In the data below, find the line with "Augsburg (5)" and the line with "05 November 2021 14:01 pm", then restate both and every line between them exactly, minus the pictures.

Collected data

-- Opening Marker --

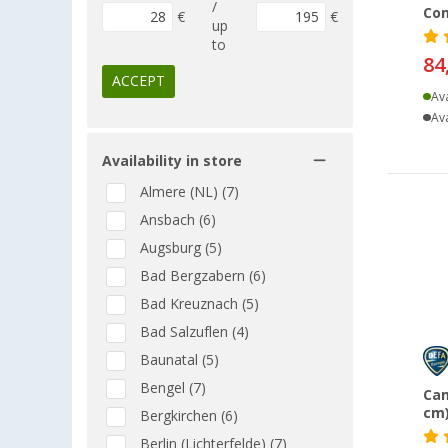
/
Co
€
€
up
to
84
ACCEPT
Ava
Ava
Availability in store
Almere (NL) (7)
Ansbach (6)
Augsburg (5)
Bad Bergzabern (6)
Bad Kreuznach (5)
Bad Salzuflen (4)
Baunatal (5)
Bengel (7)
Cam
cm)
Bergkirchen (6)
Berlin (Lichterfelde) (7)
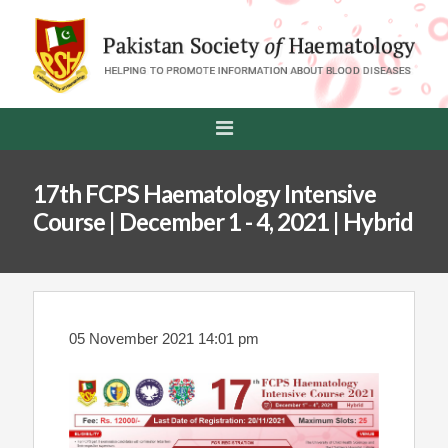
17th FCPS Haematology Intensive
Course | December 1 - 4, 2021 | Hybrid
05 November 2021 14:01 pm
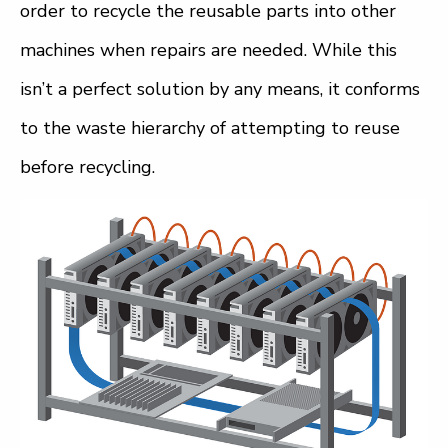
order to recycle the reusable parts into other
machines when repairs are needed. While this
isn’t a perfect solution by any means, it conforms
to the waste hierarchy of attempting to reuse
before recycling.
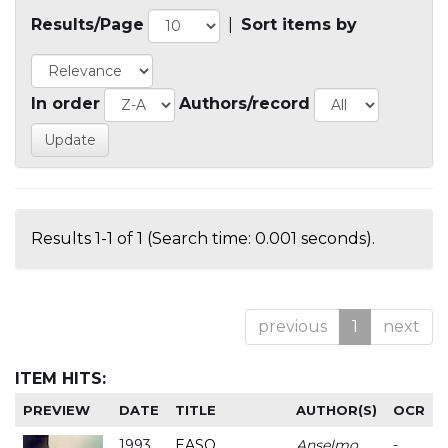
Results/Page
|
Sort items by
In order
Authors/record
Results 1-1 of 1 (Search time: 0.001 seconds).
previous
1
next
ITEM HITS:
PREVIEW
DATE
TITLE
AUTHOR(S)
OCR
1993
EASO
Anselmo
-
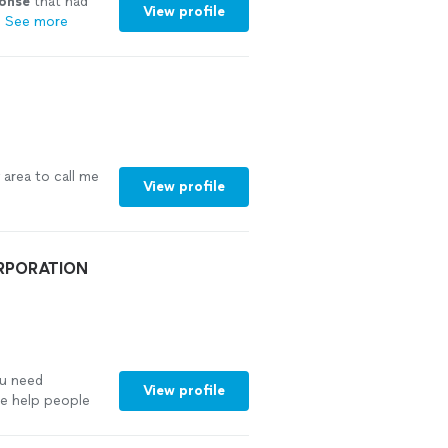
ponse
that had
View profile
"
See more
 area to call me
View profile
ORPORATION
ou need
View profile
e help people
rney—parents
ies struggling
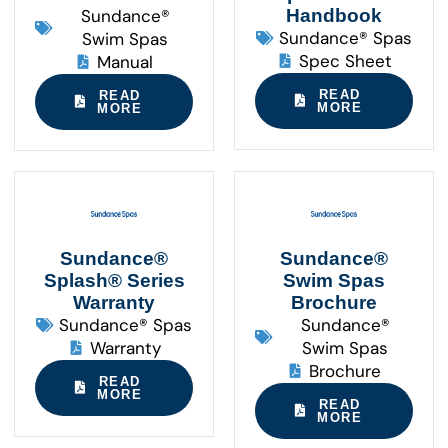
Sundance®
Handbook
Sundance® Spas
Swim Spas
Spec Sheet
Manual
READ
READ
MORE
MORE
Sundance®
Sundance®
Splash® Series
Swim Spas
Warranty
Brochure
Sundance® Spas
Sundance®
Warranty
Swim Spas
Brochure
READ
MORE
READ
MORE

-- Closing Marker --

Result of this exercise -
Augsburg (5)
Bad Bergzabern (6)
Bad Kreuznach (5)
Bad Salzuflen (4)
Baunatal (5)
Bengel (7)
Cam
cm)
Bergkirchen (6)
Berlin (Lichterfelde) (7)
17th FCPS Haematology Intensive
Course | December 1 - 4, 2021 | Hybrid
05 November 2021 14:01 pm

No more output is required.